Getting Started with Snowpipe Streaming and Azure Event Hubs
Overview
Snowflake's Snowpipe streaming capabilities are designed for rowsets with variable arrival frequency. It focuses on lower latency and cost for smaller data sets. This helps data workers stream rows into Snowflake without requiring files with a more attractive cost/latency profile.
Here are some of the use cases that can benefit from Snowpipe streaming:
- IoT time-series data ingestion
- CDC streams from OLTP systems
- Log ingestion from SIEM systems
- Ingestion into ML feature stores
In our demo, we will use real-time commercial flight data over the San Francisco Bay Area from the Opensky Network to illustrate the solution using Snowflake's Snowpipe streaming and Azure Event Hubs.
The architecture diagram below shows the deployment. An Azure Event Hub and an Azure Linux Virtual Machine (jumphost) will be provisioned in an Azure Virtual Network. The Linux jumphost will host the Kafka producer and Snowpipe streaming via Kafka Connect.
The Kafka producer calls the data sources' REST API and receives time-series data in JSON format. This data is then ingested into the Kafka cluster before being picked up by the Snowflake Connector for Kafka and delivered to a Snowflake table. The data in Snowflake table can be visualized in real-time with Azure Managed Grafana and Streamlit The historical data can also be analyzed by BI tools like Microsoft Power BI on Azure.


Prerequisites
- Familiarity with Snowflake, basic SQL knowledge, Snowsight UI and Snowflake objects
- Familiarity with Azure Services, Networking and the Management Console
- Basic knowledge of Python and Linux shell scripting
What You'll Need Before the Lab
To participate in the virtual hands-on lab, attendees need the following resources.
- A Snowflake Enterprise Account on Azure with
ACCOUNTADMINaccess - An Azure Account with administrator privileges.
What You'll Learn
- Using Azure Event Hubs.
- Using SnowSQL, the command line client for connecting to Snowflake to execute SQL queries and perform all DDL and DML operations, including loading data into and unloading data out of database tables.
- Using Snowflake to query tables populated with time-series data
What You'll Build
- Create an Azure Event Hub
- Create Kafka producers and connectors
- Create an Event hub (Kafka topic) for data streaming
- A Snowflake database to receive real-time flight data
Create an Event Hub and a VM in Azure
1. Create a resource group
Follow this Azure doc to create a resource group, say Streaming.

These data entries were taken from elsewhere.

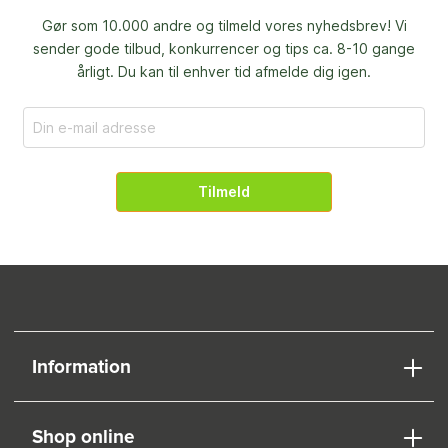
Gør som 10.000 andre og tilmeld vores nyhedsbrev! Vi
sender gode tilbud, konkurrencer og
tips ca. 8-10 gange
årligt. Du kan til enhver tid afmelde dig igen.
Tilmeld
Information
Shop online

2. Create an Event Hub in the resource group
Go to the newly created resource group, and click + Create tab to create an event hub by
following this Azure doc. Select the Standard pricing tier to use Apache Kafka. Make sure that you select public access to the Event Hub in the networking setting.
See below sample screen capture for reference, here we have created a namespace called SnowflakeTest.

3. Create a Linux VM
In the same resource group, create a Linux(Red Hat enterprise) virtual machine by
following this doc. Choose Redhat Enterprise as the image. Note that this quickstart guide was written using scripts based on the RedHat syntax, optionally you can select Ubuntu or other Linux distributions but will need to modify the scripts.
Also make sure that you allow ssh access to the VM in the network rule setting.
Download and save the private key for use in the next step.
Once the VM is provisioned, we will then use it to run the Kafka connector with Snowpipe streaming SDK and the producer. We will be using the default VM user azureuser for this workshop.
Here is a screen capture of the VM overview for reference.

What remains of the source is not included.